そしてそれは、警官や町の不動産屋のオヤジ、はたまた一流小説家であろうと同様のことである。基本的に彼らが己の歌を公に発表する必要は、当然ながら1ミリもないのだ。

ここに一枚のCDがある。

 

SATORU NAKAJIMA

SATORU NAKAJIMA

 

 

中嶋悟――言わずと知れた日本人F1ドライバーのパイオニア、まさに伝説の男だ。

その中嶋が、なんとCDを出していたのだ。

「F1レーサー=歌」

いったい中嶋のどこをどう探せばCDを出す必要性があるのか、まったくもってわからない。おそらく、「金になる」と踏んだ芸能関係者が中島に話を持ちかけて実現したのだろうが、それにしても意味がわからない。

しかも本作に収録されている楽曲のおよそ半数、つまり「中嶋悟モノローグ」と題された①③⑤⑦⑨のトラックに関してはまず歌ですらないのだから驚く。これらはすべて、少年時代から本作収録時(F1引退直後らしい)までのごく個人的な中嶋の思い出話というか、要するに中嶋本人の「語り」が、穏やかなインストゥルメンタル・ミュージックをバックに繰り広げられているのだ。
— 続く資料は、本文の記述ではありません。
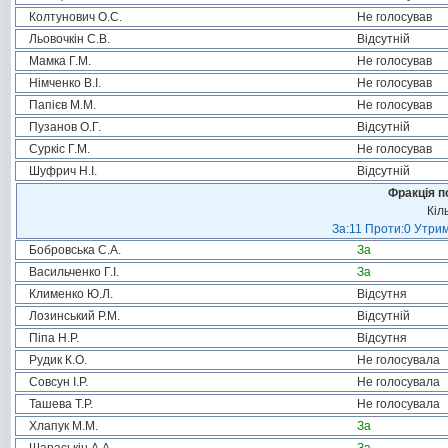
Колтунович О.С.
Не голосував
Льовочкін С.В.
Відсутній
Мамка Г.М.
Не голосував
Німченко В.І.
Не голосував
Папієв М.М.
Не голосував
Пузанов О.Г.
Відсутній
Суркіс Г.М.
Не голосував
Шуфрич Н.І.
Відсутній
Фракція п
Кіл
За:11 Проти:0 Утрим
Бобровська С.А.
За
Васильченко Г.І.
За
Клименко Ю.Л.
Відсутня
Лозинський Р.М.
Відсутній
Піпа Н.Р.
Відсутня
Рудик К.О.
Не голосувала
Совсун І.Р.
Не голосувала
Ташева Т.Р.
Не голосувала
Хлапук М.М.
За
この中嶋ファンにとってはじつに有り難い、そして中嶋についてとくに関心がない者にとってはなんら有り難くもない、ある意味衝撃的な楽曲を耳にして、あるいはひょっとしたら裏切られたと憤慨される方が中にはいらっしゃるかもしれないがどうか安心してほしい。

もちろん、中嶋が歌を披露した楽曲はある。

トラック④、『悲しき水中翼船』と題された楽曲がまさしくそれである。

このいかにも温厚な中嶋らしい、素朴であたたかみに溢れた、カラオケでいえば中レベルの、要するにスナックかなんかで酒飲んで酔っ払ったオヤジがさもごきげんな感じで歌っているような楽曲を耳にして、あるいはまたもや裏切られたと憤慨される方が中にはいらっしゃるかもしれないが、そんな方は本作の内容に憤慨する前に、このアルバムを聴いてしまったこと自体をまずなによりも後悔すべきであろう。